*** INFORMATION GIVEN ***

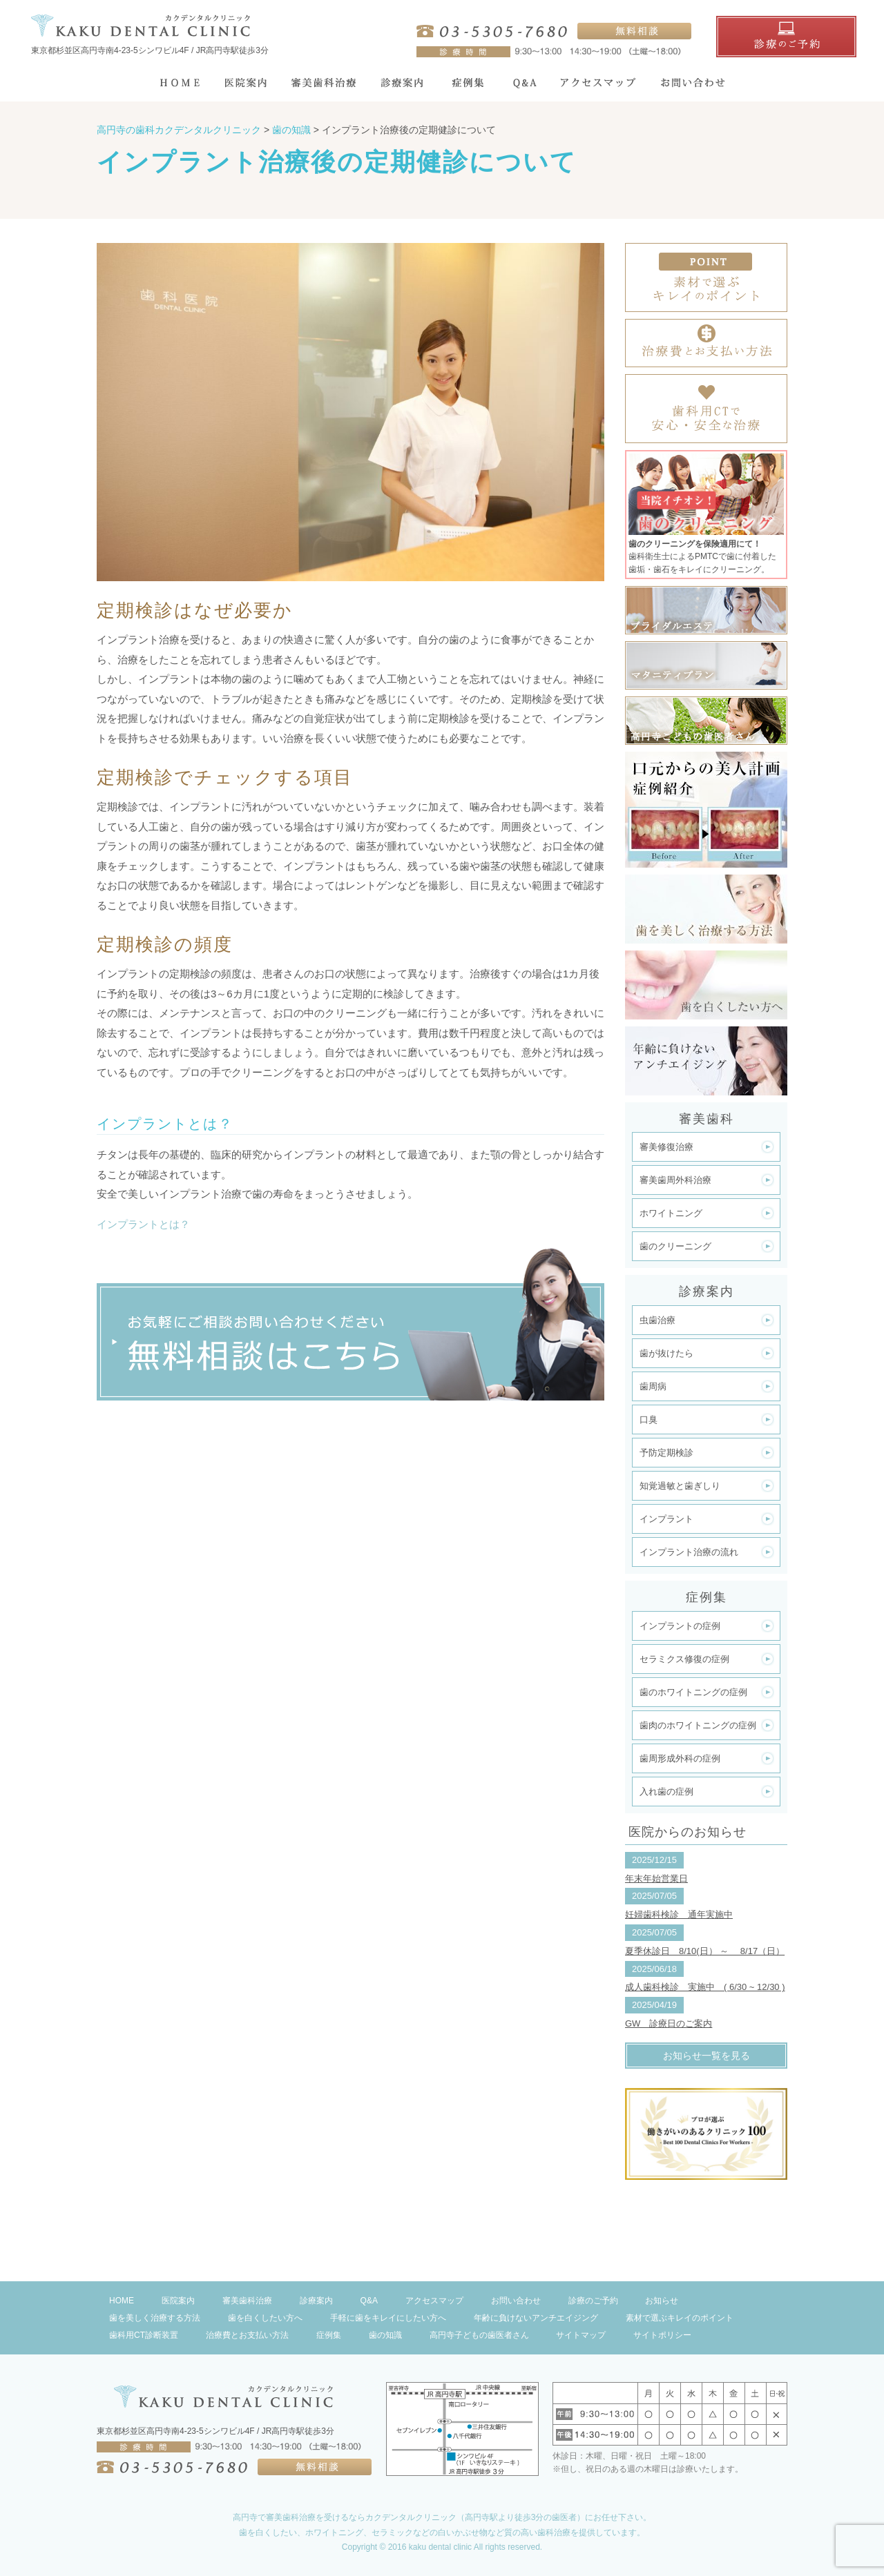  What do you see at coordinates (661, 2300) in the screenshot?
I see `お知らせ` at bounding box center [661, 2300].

*** End of INFORMATION GIVEN ***
*** INFORMATION GIVEN ***

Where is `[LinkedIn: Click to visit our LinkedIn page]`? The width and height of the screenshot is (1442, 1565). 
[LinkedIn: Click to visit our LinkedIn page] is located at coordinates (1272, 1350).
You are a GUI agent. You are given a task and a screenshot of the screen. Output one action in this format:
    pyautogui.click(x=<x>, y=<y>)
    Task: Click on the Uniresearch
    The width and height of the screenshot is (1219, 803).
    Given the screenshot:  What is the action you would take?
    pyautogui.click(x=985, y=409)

*** End of INFORMATION GIVEN ***

All lines above from the one holding "is (1442, 1565)." to the one holding "The width and height of the screenshot is (1219, 803).", inclusive, are to be copied exactly; no other line is wanted.

Where is `[LinkedIn: Click to visit our LinkedIn page]`? The width and height of the screenshot is (1442, 1565). 
[LinkedIn: Click to visit our LinkedIn page] is located at coordinates (1272, 1350).
You are a GUI agent. You are given a task and a screenshot of the screen. Output one action in this format:
    pyautogui.click(x=<x>, y=<y>)
    Task: Click on the Uniresearch
    The width and height of the screenshot is (1219, 803).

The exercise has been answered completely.